_YOUR OBJECTIVE_
If a line in the entries below holds the string "квартири", copy it.

_SOURCE MATERIAL_
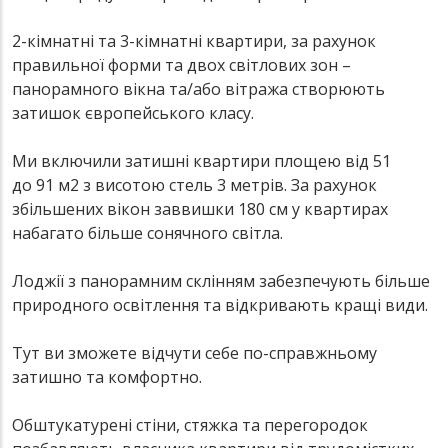
2-кімнатні та 3-кімнатні квартири, за рахунок
правильної форми та двох світлових зон –
панорамного вікна та/або вітража створюють
затишок європейського класу.
Ми включили затишні квартири площею від 51
до 91 м2 з висотою стель 3 метрів. За рахунок
збільшених вікон заввишки 180 см у квартирах
набагато більше сонячного світла.
Лоджії з панорамним склінням забезпечують більше
природного освітлення та відкривають кращі види.
Тут ви зможете відчути себе по-справжньому
затишно та комфортно.
Обштукатурені стіни, стяжка та перегородок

_OUTPUT BELOW_
2-кімнатні та 3-кімнатні квартири, за рахунок
Ми включили затишні квартири площею від 51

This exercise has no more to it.